This project aims to analyze the U.S. Census Bureau Income Dataset. The main goal was to project the data onto 2 dimensions to better visualize the multivariable dataset and to identify clusters using unsupervised machine learning algorithms. It was submitted as part of the Final Project for Fall 2020 METU CENG 574: Statistical Data Analysis course.
The codes used to generate the results for the Final Paper can be found in the Final_Paper_Script. The original R Markdown file's generated pdf, Final_Paper_Extra_Plots, contains all of the extra plots that were mentioned, but not shown, in the Final Paper.
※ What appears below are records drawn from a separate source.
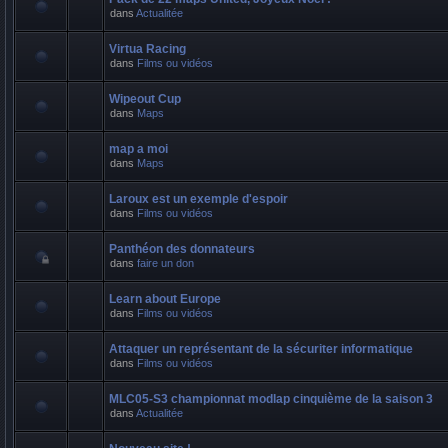
dans
Actualitée
Virtua Racing
dans
Films ou vidéos
Wipeout Cup
dans
Maps
map a moi
dans
Maps
Laroux est un exemple d'espoir
dans
Films ou vidéos
Panthéon des donnateurs
dans
faire un don
Learn about Europe
dans
Films ou vidéos
Attaquer un représentant de la sécuriter informatique
dans
Films ou vidéos
MLC05-S3 championnat modlap cinquième de la saison 3
dans
Actualitée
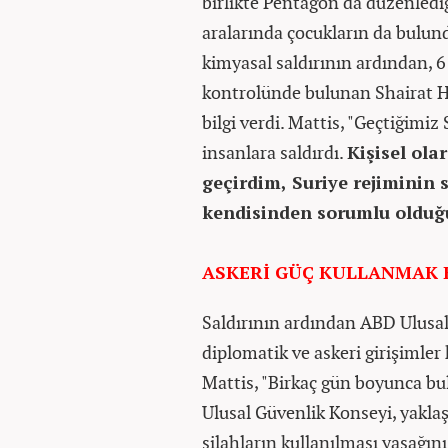
birlikte Pentagon'da düzenlediğ
aralarında çocukların da bulun
kimyasal saldırının ardından, 
kontrolünde bulunan Shairat Hav
bilgi verdi. Mattis, "Geçtiğimiz
insanlara saldırdı.
Kişisel ola
geçirdim, Suriye rejiminin 
kendisinden sorumlu olduğ
ASKERİ GÜÇ KULLANMAK 
Saldırının ardından ABD Ulusa
diplomatik ve askeri girişimle
Mattis, "Birkaç gün boyunca bu
Ulusal Güvenlik Konseyi, yaklaş
silahların kullanılması yasağını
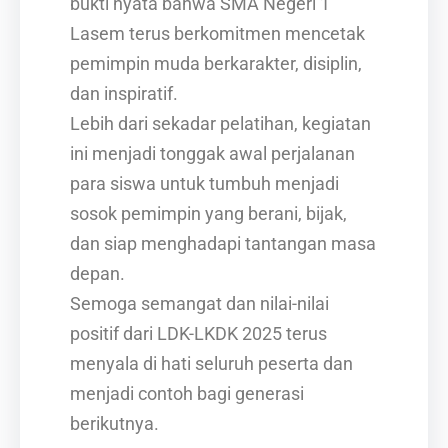
bukti nyata bahwa SMA Negeri 1
Lasem terus berkomitmen mencetak
pemimpin muda berkarakter, disiplin,
dan inspiratif.
Lebih dari sekadar pelatihan, kegiatan
ini menjadi tonggak awal perjalanan
para siswa untuk tumbuh menjadi
sosok pemimpin yang berani, bijak,
dan siap menghadapi tantangan masa
depan.
Semoga semangat dan nilai-nilai
positif dari LDK-LKDK 2025 terus
menyala di hati seluruh peserta dan
menjadi contoh bagi generasi
berikutnya.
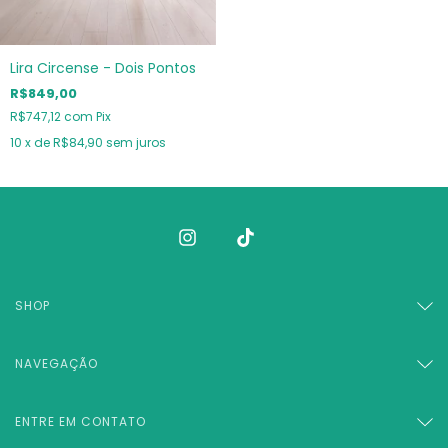
Lira Circense - Dois Pontos
R$849,00
R$747,12
com
Pix
10
x de
R$84,90
sem juros
SHOP
NAVEGAÇÃO
ENTRE EM CONTATO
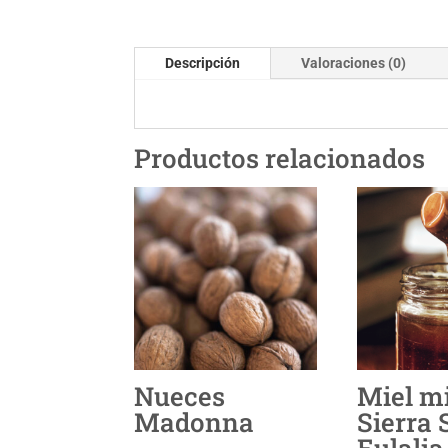
Descripción
Valoraciones (0)
Productos relacionados
Nueces
Miel mi
Madonna
Sierra 
Eulalia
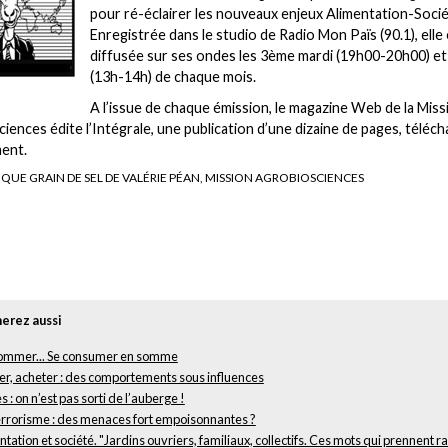
pour ré-éclairer les nouveaux enjeux Alimentation-Socié
Enregistrée dans le studio de Radio Mon Païs (90.1), elle
diffusée sur ses ondes les 3ème mardi (19h00-20h00) et
(13h-14h) de chaque mois.
A l’issue de chaque émission, le magazine Web de la Miss
iences édite l’Intégrale, une publication d’une dizaine de pages, téléc
ent.
QUE GRAIN DE SEL DE VALÉRIE PÉAN, MISSION AGROBIOSCIENCES
erez aussi
mmer... Se consumer en somme
r, acheter : des comportements sous influences
 : on n’est pas sorti de l’auberge !
errorisme : des menaces fort empoisonnantes ?
tation et société. "Jardins ouvriers, familiaux, collectifs. Ces mots qui prennent r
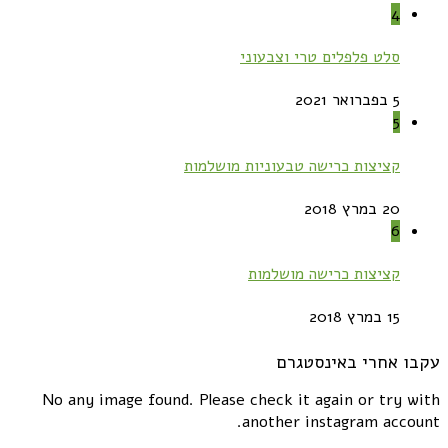
4
סלט פלפלים טרי וצבעוני
5 בפברואר 2021
5
קציצות כרישה טבעוניות מושלמות
20 במרץ 2018
6
קציצות כרישה מושלמות
15 במרץ 2018
עקבו אחרי באינסטגרם
No any image found. Please check it again or try with
another instagram account.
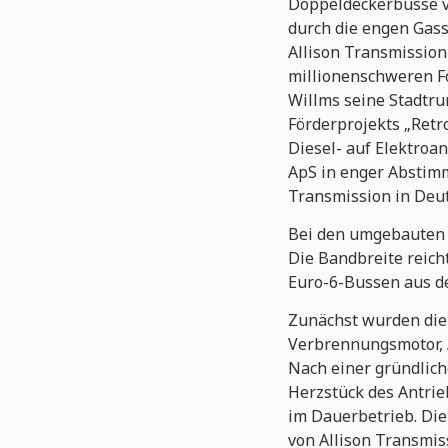
Doppeldeckerbusse vo
durch die engen Gass
Allison Transmission 
millionenschweren F
Willms seine Stadtru
Förderprojekts „Ret
Diesel- auf Elektroa
ApS in enger Abstimm
Transmission in Deut
Bei den umgebauten 
Die Bandbreite reich
Euro-6-Bussen aus de
Zunächst wurden die 
Verbrennungsmotor, A
Nach einer gründlich
Herzstück des Antri
im Dauerbetrieb. Di
von Allison Transmi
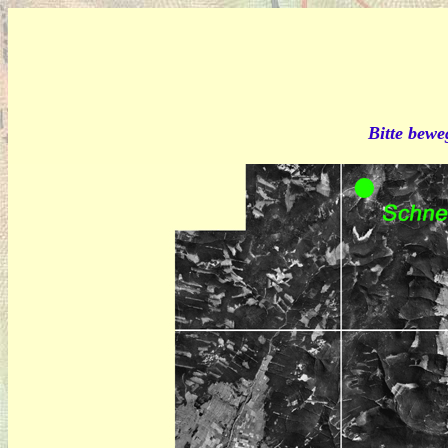
Bitte bewe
Additionally, these plots can be seen individually directly inside the Plots directory.
- Principal Component Analysis (PCA)
- Multiple Multidimensional Scaling (MDS) (Classic Torgerson’s, Sammon's, Kruskal's nonlinear mapping, Symmetric Smacof)
- Uniform Manifold Approximation and Projection (UMAP)
- t-distributed Stochastic Neighbor Embedding (t-SNE)
- Agglomerative Nesting (AGNES) hierarchical clustering (with 6 different linkages)
- Divisive Analysis (DIANA) clustering
- k-means Clustering
- k-medoids Clustering
- k-means clustering applied on a Self-organizing Map (SOM)
- Stability: Nonparametric Bootstrap, Avg. Proportion of Non-overlap, Avg. Distance (AD), AD between Means, and Figure of Merit
- Internal Validation: Connectivity, Silhouette Width, and Dunn Index
- External Validation: Rand Index